Poco a poco los refugios nocturnos se volvían espacios más sujetos al control. Se prohibieron los cuartos reservados y los artistas –especialmente las mujeres– no podían bajarse y mezclarse con el público y alternar. «Con la desaparición de esos focos a que solía concurrir el hampa trasnochadora de Madrid y donde más de una vez ocurrieron delitos de sangre, se hace gracia a los principios de la moral y las buenas costumbres», afirmó Nuevo Mundo. Para sobrevivir a los cierres y las medidas, muchos cafés cantantes optaron por la picaresca. Los cafés cantantes se camuflaron como bares o colmados. Otros cerraron y volvieron a abrir. Los cafés cantantes languidecieron, pero ahora el cante y los cuplés pasaron a programarse en locales consagrados como el Fornos y tantos otros, lugares habituales de folloneros, tertulianos, bebedores de absenta y camorristas.
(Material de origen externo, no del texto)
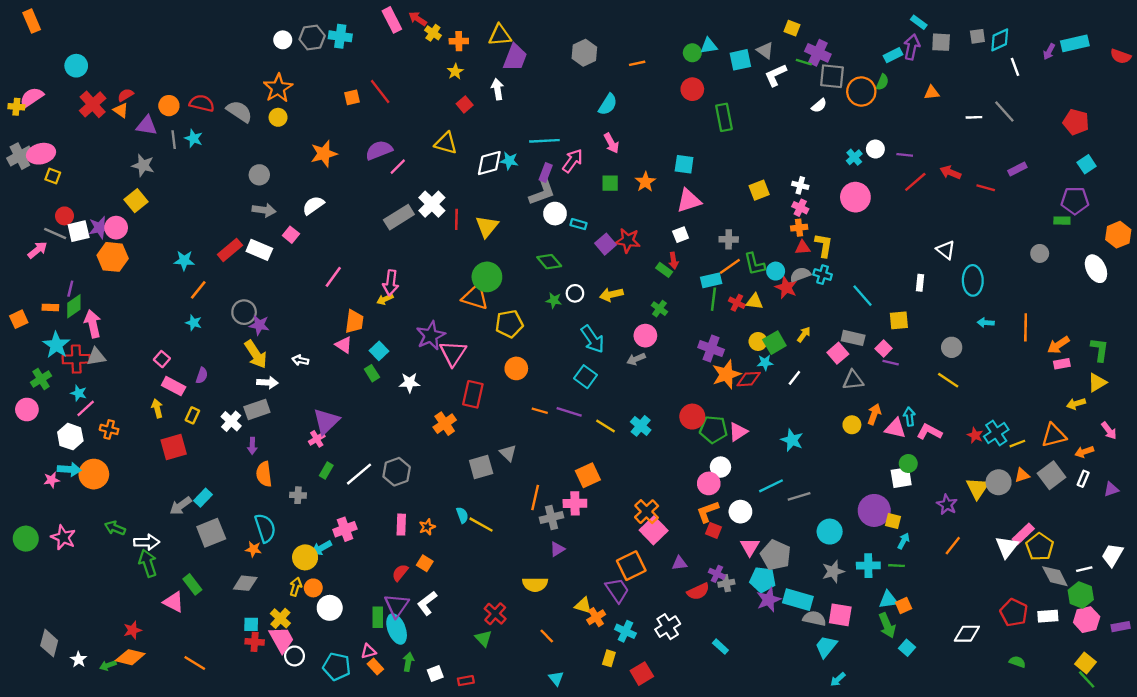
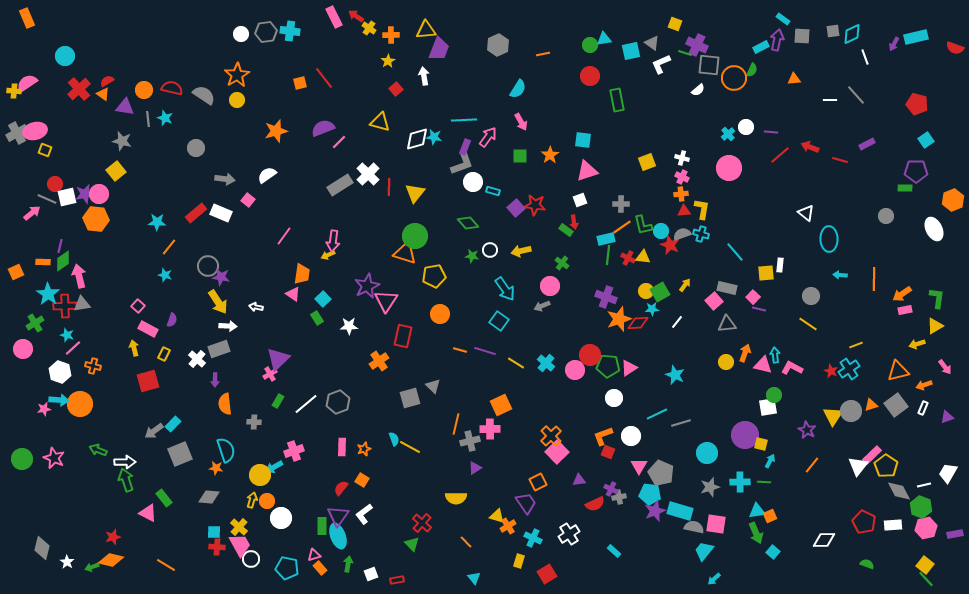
gray circle: (259, 175) -> (196, 148), moved
white rectangle: (920, 283) -> (780, 265), moved
yellow line: (1017, 444) -> (856, 345), moved
pink circle: (709, 483) -> (575, 370), moved
orange square: (631, 566) -> (538, 482), size x0.7

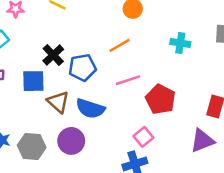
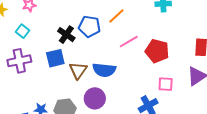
blue pentagon: (82, 68) -> (89, 26), moved, turned 30
brown triangle: (58, 102) -> (78, 70), turned 36
pink square: (143, 137) -> (166, 84), moved, turned -35

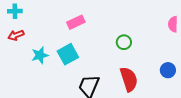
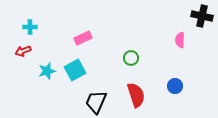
cyan cross: (15, 11) -> (30, 27), moved

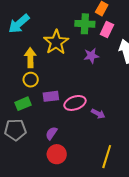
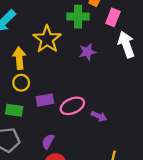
pink rectangle: (107, 30) -> (113, 17), moved
green rectangle: (23, 104) -> (14, 110), turned 35

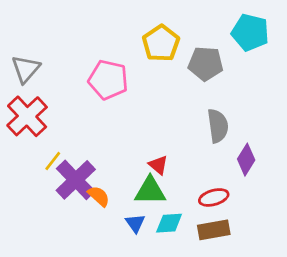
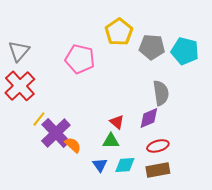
cyan pentagon: (250, 32) -> (185, 51), moved
purple diamond: (246, 160) -> (149, 118), moved, turned 35
green triangle: (150, 191) -> (111, 141), size x0.7

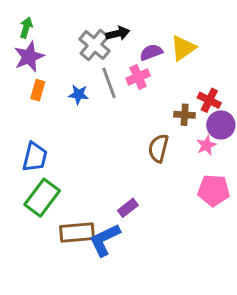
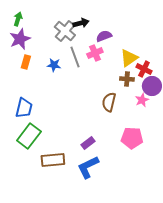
yellow triangle: (183, 48) -> (129, 58), moved
pink pentagon: (214, 190) -> (132, 138), moved
blue L-shape: (105, 240) -> (88, 167), moved

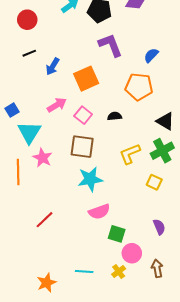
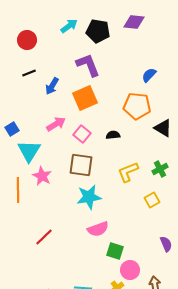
purple L-shape: (110, 45) -> (88, 65), moved
black triangle: (165, 121) -> (163, 128), moved
green cross: (162, 151) -> (160, 169), size x0.7
yellow square: (154, 182) -> (152, 200), turned 35
purple semicircle: (159, 227) -> (166, 244), moved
Fachada del café Fornos (Madrid, circa 1900)

Fachada del café Fornos (Madrid, circa 1900)

«Los cafés estaban vacíos, las esquinas vigiladas por la brigada del vicio»

Si el cambio de siglo fue la primera ocasión en que se quiso «desnocturnizar» las principales ciudades del país, algo similar volvería a pasar, pero esta vez con el poder de las armas, en la inmediata posguerra. El franquismo impuso doctrinas ultras y moralizantes, que afectaron a la noche. En diciembre de 1940 se decretó que los espectáculos debían terminar a las doce de la noche o antes; cafés y bares cerrarían sus puertas a la una de la madrugada. La Orden comenzaba diciendo que «el ya antiguo hábito de trasnochar impuesto en la capital de la nación por una minoría ociosa y extendida luego al resto del país, ha ido paulatinamente afectando a nuestras costumbres, que naturalmente reflejan hoy el retraso y el desorden que en la vida ordinaria implica el anormal aprovechamiento del tiempo que la práctica perniciosa produce».

Eduardo Haro Tecglen, entonces un jovencísimo estudiante de periodismo, lo recuerda así: «Las autoridades estaban seguras de que todo lo que pasa de noche es pecado: dieron órdenes para que los espectáculos y los transportes urbanos desaparecieran por las noches. Los cafés estaban vacíos, las esquinas vigiladas por la brigada del vicio».

El golpe fue mortal para las tertulias. Muchas de ellas comenzaban a esa hora y muchos cafés ni tan siquiera cerraban nunca y la noche se confundía con el día, y viceversa. El legendario café Pombo languideció. Siguió acogiendo reuniones pero toso sus asistentes eran gente de orden. Al poco cerró sus puertas. Wenceslao Flores se indigna. A su alrededor hasta el gran bohemio, el último de su estirpe, el eterno noctámbulo, capitulan. Emilio Carrère, nada más publicarse el Decreto, publica una columna que es toda una rendición. Defiende la medida que, según él, responde al «despilfarro de tiempo y de luz», y pide «que se le corten las alas al búho de la noche». «Carrère se ha entregado. Entonces, el trasnochismo no existe ya», termina afirmando Flores. La noche había sido definitivamente abolida.